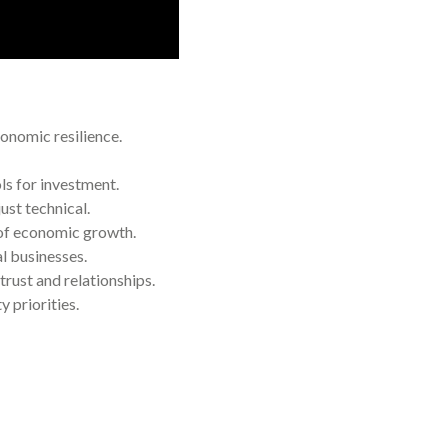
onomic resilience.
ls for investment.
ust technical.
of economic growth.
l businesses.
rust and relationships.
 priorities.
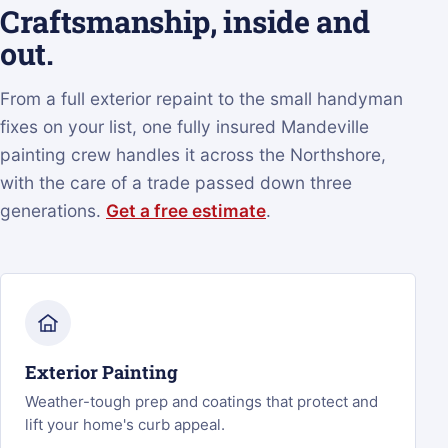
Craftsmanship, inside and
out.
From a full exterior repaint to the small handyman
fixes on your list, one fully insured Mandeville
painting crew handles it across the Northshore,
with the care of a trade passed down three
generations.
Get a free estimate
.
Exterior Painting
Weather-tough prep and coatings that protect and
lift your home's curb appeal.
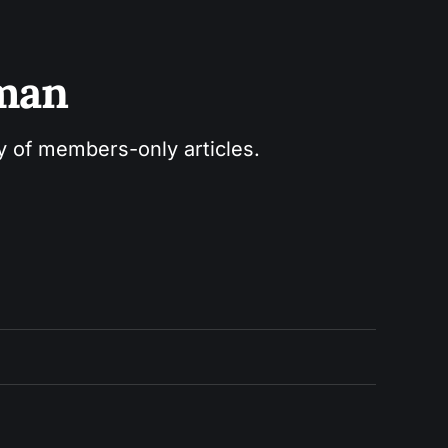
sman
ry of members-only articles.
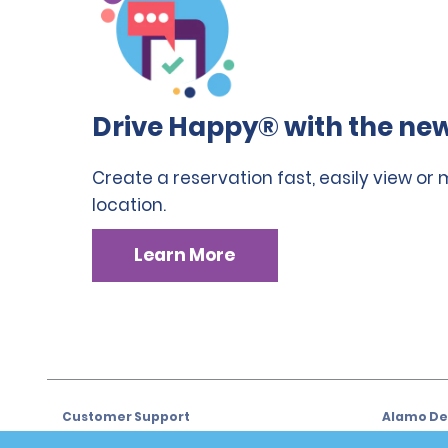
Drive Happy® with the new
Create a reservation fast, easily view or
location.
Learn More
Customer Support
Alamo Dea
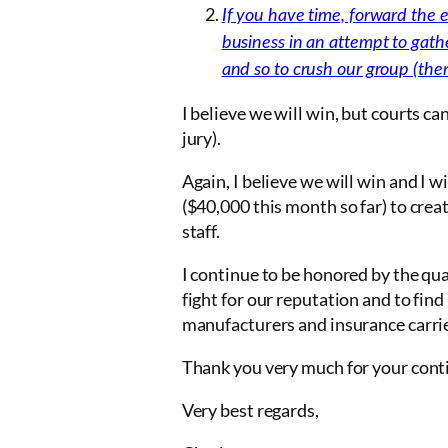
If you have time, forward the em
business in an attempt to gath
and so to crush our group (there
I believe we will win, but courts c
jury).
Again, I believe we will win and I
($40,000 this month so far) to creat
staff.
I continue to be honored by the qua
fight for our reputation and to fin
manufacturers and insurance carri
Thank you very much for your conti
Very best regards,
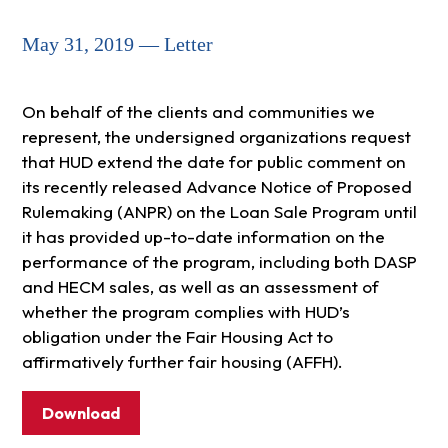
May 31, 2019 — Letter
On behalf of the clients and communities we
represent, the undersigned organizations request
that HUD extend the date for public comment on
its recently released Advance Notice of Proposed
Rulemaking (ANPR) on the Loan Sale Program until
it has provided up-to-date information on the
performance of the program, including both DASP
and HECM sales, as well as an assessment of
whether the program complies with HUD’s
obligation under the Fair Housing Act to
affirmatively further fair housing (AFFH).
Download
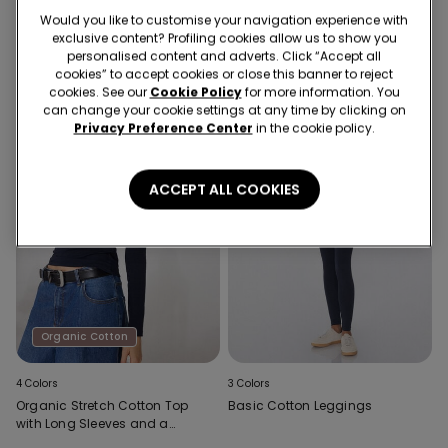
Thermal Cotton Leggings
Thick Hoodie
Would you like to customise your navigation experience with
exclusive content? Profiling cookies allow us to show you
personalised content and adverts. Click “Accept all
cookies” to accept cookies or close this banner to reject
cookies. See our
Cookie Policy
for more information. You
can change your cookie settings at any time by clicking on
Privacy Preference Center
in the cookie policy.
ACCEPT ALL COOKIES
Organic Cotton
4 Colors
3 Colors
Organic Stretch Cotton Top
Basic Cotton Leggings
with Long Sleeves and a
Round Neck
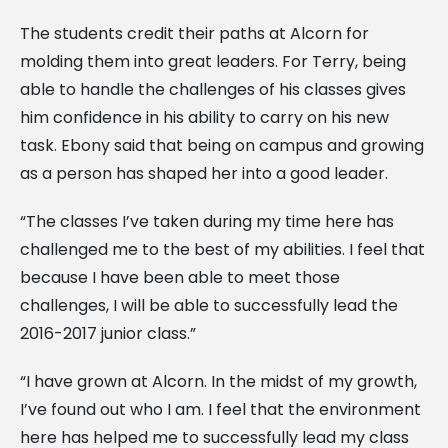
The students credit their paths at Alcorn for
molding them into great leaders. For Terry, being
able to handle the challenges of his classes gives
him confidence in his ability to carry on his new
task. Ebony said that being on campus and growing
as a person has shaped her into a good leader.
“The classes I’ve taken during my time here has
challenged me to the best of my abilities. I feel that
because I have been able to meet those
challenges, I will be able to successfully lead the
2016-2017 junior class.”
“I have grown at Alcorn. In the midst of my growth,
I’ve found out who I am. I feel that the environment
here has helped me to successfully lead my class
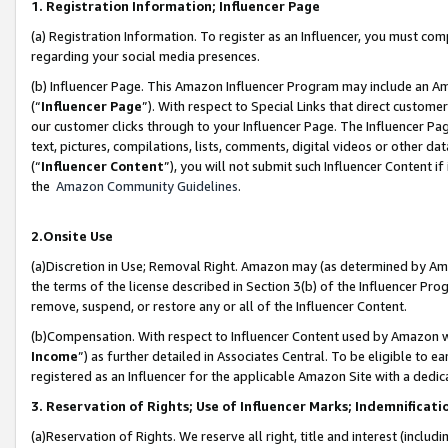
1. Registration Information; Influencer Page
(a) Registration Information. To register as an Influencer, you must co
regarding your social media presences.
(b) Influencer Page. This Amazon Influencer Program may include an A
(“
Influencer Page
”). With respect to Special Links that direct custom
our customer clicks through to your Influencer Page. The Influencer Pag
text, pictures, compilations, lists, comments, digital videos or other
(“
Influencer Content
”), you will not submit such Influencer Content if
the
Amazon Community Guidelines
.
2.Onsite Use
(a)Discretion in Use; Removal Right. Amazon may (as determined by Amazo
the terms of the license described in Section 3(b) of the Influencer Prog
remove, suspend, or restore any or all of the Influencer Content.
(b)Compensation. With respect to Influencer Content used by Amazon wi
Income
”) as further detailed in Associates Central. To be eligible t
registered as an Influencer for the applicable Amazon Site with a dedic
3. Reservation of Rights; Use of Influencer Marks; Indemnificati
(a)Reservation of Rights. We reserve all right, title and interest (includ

####################

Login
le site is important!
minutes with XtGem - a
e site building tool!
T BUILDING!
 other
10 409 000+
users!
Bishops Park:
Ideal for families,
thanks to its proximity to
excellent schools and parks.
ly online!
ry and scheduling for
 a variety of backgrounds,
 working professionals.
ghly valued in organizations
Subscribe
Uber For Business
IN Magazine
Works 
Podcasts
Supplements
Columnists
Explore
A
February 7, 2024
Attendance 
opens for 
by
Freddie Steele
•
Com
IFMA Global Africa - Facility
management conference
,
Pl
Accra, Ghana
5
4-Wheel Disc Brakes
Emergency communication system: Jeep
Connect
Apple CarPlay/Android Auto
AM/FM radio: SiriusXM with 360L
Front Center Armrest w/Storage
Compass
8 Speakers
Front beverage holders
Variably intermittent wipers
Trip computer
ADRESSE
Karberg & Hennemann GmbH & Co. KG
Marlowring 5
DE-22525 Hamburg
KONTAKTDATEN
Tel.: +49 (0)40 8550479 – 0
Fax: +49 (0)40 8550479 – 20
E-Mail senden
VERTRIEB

####################

Required work → Show each line of the records above containing "successfully".

Result →
challenges, I will be able to successfully lead the
here has helped me to successfully lead my class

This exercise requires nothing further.